My approach to image making is a meditative and contemplative one. It is an exploration of feelings as much as it is an exploration of what I am seeing. Exploring my surroundings I develop a feeling for the place, the quality of light, and the setting that I may want to photograph. As this process evolves over time, sometimes a few minutes transpires, sometimes a few hours, or more often times even days, it becomes very clear to me what to photograph, if anything at all. The more successful images manifest themselves when I have taken the time to settle into a place and find the solitude it has to offer. It is at this time I find myself seeing things that are special. Sharing these encounters with others, through my photographic images, is one of my greatest joys.
Biography
Born in 1949 in Brooklyn, NY, I received early exposure to art and artists through my father, a photo-realist painter/illustrator, with a studio in mid town Manhattan. I started making photographs in 1966 as editor of my high school yearbook, using a Rolliflex 120mm twin lens reflex camera. My current images are made with a Zone VI 8X10 wood field camera using old Goerz Dagor and Artar lenses. I make Silver Chloride contact prints from my negatives. I also produce Platinum/Palladium prints of select images in limited editions. I do not make photographic images to be enlarged, but see them as contact prints from the beginning.

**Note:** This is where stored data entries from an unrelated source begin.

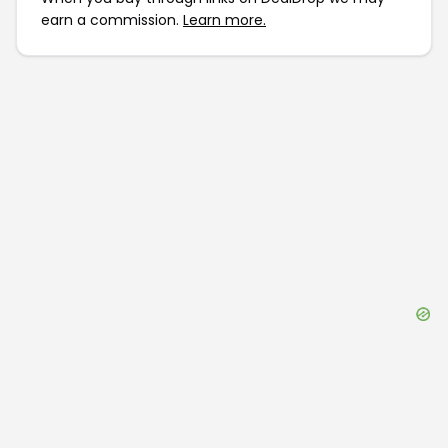
earn a commission.
Learn more.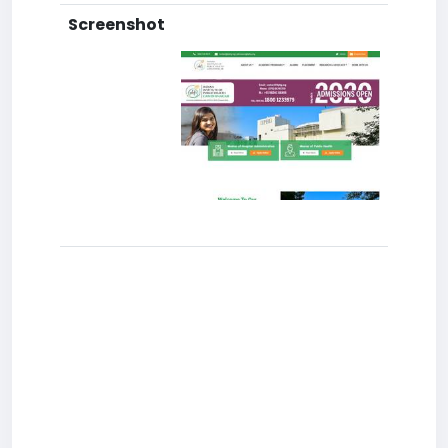
Screenshot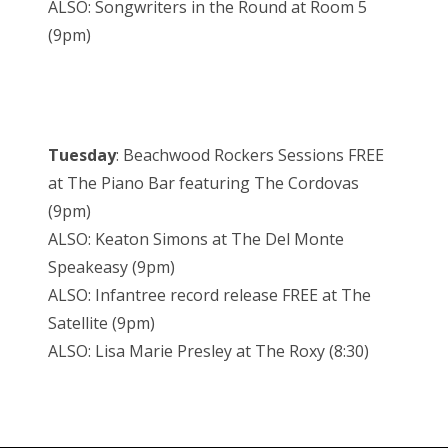
ALSO: Songwriters in the Round at Room 5
(9pm)
Tuesday
: Beachwood Rockers Sessions FREE
at The Piano Bar featuring The Cordovas
(9pm)
ALSO: Keaton Simons at The Del Monte
Speakeasy (9pm)
ALSO: Infantree record release FREE at The
Satellite (9pm)
ALSO: Lisa Marie Presley at The Roxy (8:30)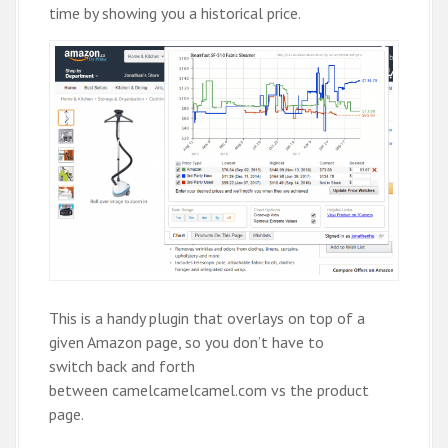
time by showing you a historical price.
This is a handy plugin that overlays on top of a
given Amazon page, so you don’t have to
switch back and forth
between camelcamelcamel.com vs the product
page.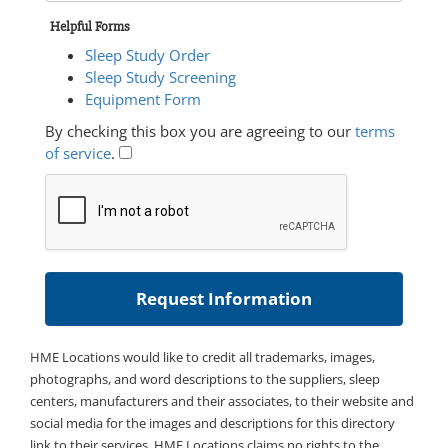
Helpful Forms
Sleep Study Order
Sleep Study Screening
Equipment Form
By checking this box you are agreeing to our
terms
of service
.
HME Locations would like to credit all trademarks, images,
photographs, and word descriptions to the suppliers, sleep
centers, manufacturers and their associates, to their website and
social media for the images and descriptions for this directory
link to their services. HME Locations claims no rights to the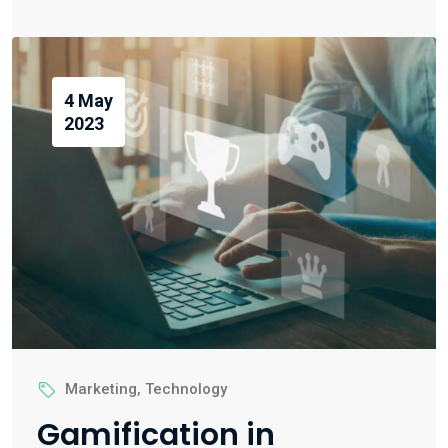
4 May
2023
Marketing
,
Technology
Gamification in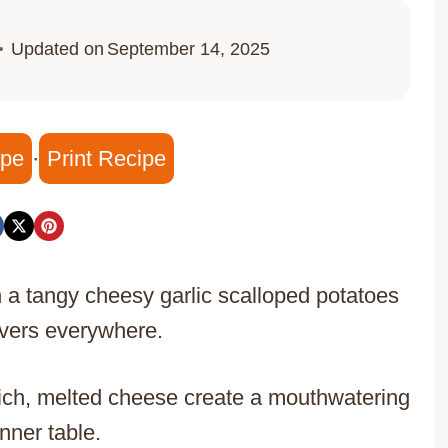
Updated on
September 14, 2025
ipe
·
Print Recipe
 a tangy cheesy garlic scalloped potatoes
lovers everywhere.
rich, melted cheese create a mouthwatering
nner table.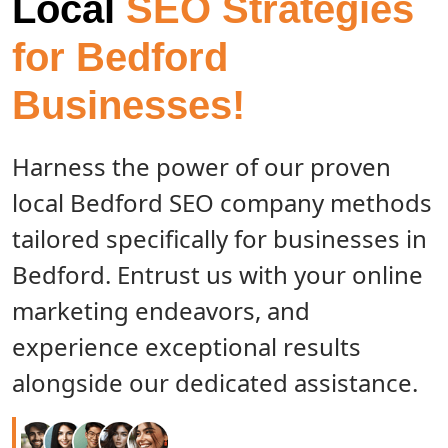
Local
SEO Strategies
for Bedford
Businesses!
Harness the power of our proven
local Bedford SEO company methods
tailored specifically for businesses in
Bedford. Entrust us with your online
marketing endeavors, and
experience exceptional results
alongside our dedicated assistance.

After graduating high school, I studied fashion photography at the Fashion Institute Of Technology in NYC. As a student of commercial photography at The Art Center College Of Design, Los Angeles, California, I was introduced to and learned to master the use of large format cameras.
In 1999, I was awarded a scholarship to attend an intensive photographic workshop with Rod Dresser who was an assistant to Ansel Adams.